Of the lines in the data below, write out exactly those from the one holding "Combien de babysitters sont disponibles" through the one holding "Национальные платежные сист", both included.

[Opening Provided entries section]

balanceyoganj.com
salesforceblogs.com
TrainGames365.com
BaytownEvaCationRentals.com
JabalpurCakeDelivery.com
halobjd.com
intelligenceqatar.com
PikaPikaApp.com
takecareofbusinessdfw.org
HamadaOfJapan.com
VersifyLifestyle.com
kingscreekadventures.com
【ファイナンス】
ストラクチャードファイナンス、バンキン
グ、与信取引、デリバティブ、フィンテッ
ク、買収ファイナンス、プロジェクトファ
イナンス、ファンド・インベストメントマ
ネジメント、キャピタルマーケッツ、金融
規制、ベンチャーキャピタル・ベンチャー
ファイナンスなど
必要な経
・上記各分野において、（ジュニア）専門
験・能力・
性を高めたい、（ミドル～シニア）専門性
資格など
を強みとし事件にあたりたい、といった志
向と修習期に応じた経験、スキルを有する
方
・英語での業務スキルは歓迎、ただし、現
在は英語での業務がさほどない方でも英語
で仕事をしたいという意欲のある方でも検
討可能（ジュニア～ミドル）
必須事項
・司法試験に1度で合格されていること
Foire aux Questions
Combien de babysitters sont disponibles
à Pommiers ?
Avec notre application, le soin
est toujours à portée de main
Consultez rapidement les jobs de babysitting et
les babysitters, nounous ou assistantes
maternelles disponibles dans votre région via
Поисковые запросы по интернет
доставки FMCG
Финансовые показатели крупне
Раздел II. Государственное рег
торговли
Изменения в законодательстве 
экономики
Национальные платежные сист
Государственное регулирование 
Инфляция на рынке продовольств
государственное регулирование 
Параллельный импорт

[Closing Provided entries section]

## Output below
Combien de babysitters sont disponibles
à Pommiers ?
Avec notre application, le soin
est toujours à portée de main
Consultez rapidement les jobs de babysitting et
les babysitters, nounous ou assistantes
maternelles disponibles dans votre région via
Поисковые запросы по интернет
доставки FMCG
Финансовые показатели крупне
Раздел II. Государственное рег
торговли
Изменения в законодательстве 
экономики
Национальные платежные сист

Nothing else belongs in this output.